A set of 19 games will once again air on Sundays on Comcast‘s Peacock beginning April 23 of this year, a bit earlier than its May 8 start last year. Peacock, which costs $4.99 a month, will soon have more information about its announcers for the Sunday broadcasts, many of which air at 11:35 a.m. ET or 12:05 p.m. ET, a bit earlier than the typical MLB start time of 1:05 p.m.

Since 2021, ESPN has begun simultaneously airing games on its streaming service ESPN+, which costs $9.99 a month, and also streams a local RSN game most days throughout the season.

“I do empathize now with the rose-colored glasses many have for the traditional cable bundle. There’s value to bundling we’ve learned not just across media but other industries,” said Mao.

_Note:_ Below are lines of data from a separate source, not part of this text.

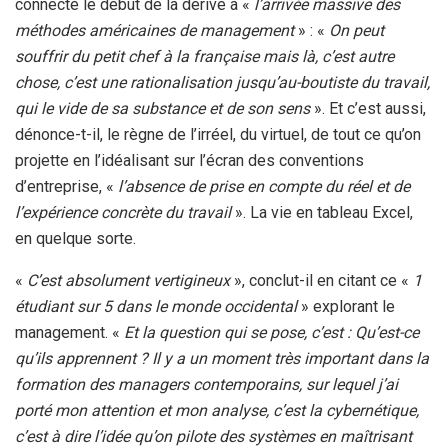
connecte le début de la dérive à «
l’arrivée massive des
méthodes américaines de management
» : «
On peut
souffrir du petit chef à la française mais là, c’est autre
chose, c’est une rationalisation jusqu’au-boutiste du travail,
qui le vide de sa substance et de son sens
». Et c’est aussi,
dénonce-t-il, le règne de l’irréel, du virtuel, de tout ce qu’on
projette en l’idéalisant sur l’écran des conventions
d’entreprise, «
l’absence de prise en compte du réel et de
l’expérience concrète du travail
». La vie en tableau Excel,
en quelque sorte.
«
C’est absolument vertigineux
», conclut-il en citant ce «
1
étudiant sur 5 dans le monde occidental
» explorant le
management. «
Et la question qui se pose, c’est : Qu’est-ce
qu’ils apprennent ? Il y a un moment très important dans la
formation des managers contemporains, sur lequel j’ai
porté mon attention et mon analyse, c’est la cybernétique,
c’est à dire l’idée qu’on pilote des systèmes en maîtrisant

These additional streaming bills come as the cost of pay TV subscriptions from satellite and cable providers varies across the U.S. A recent U.S. News report found that an average cable bill costs more than $200 a month, but that could include bundled services, likely broadband service. The Federal Communications Commission’s most recent report from 2018 shows the average of basic cable at $25.40 a month, with the expanded package averaging $71.31. The former is unlikely to include national sports networks.

Disclosure: Comcast owns NBCUniversal, the parent company of Peacock and CNBC.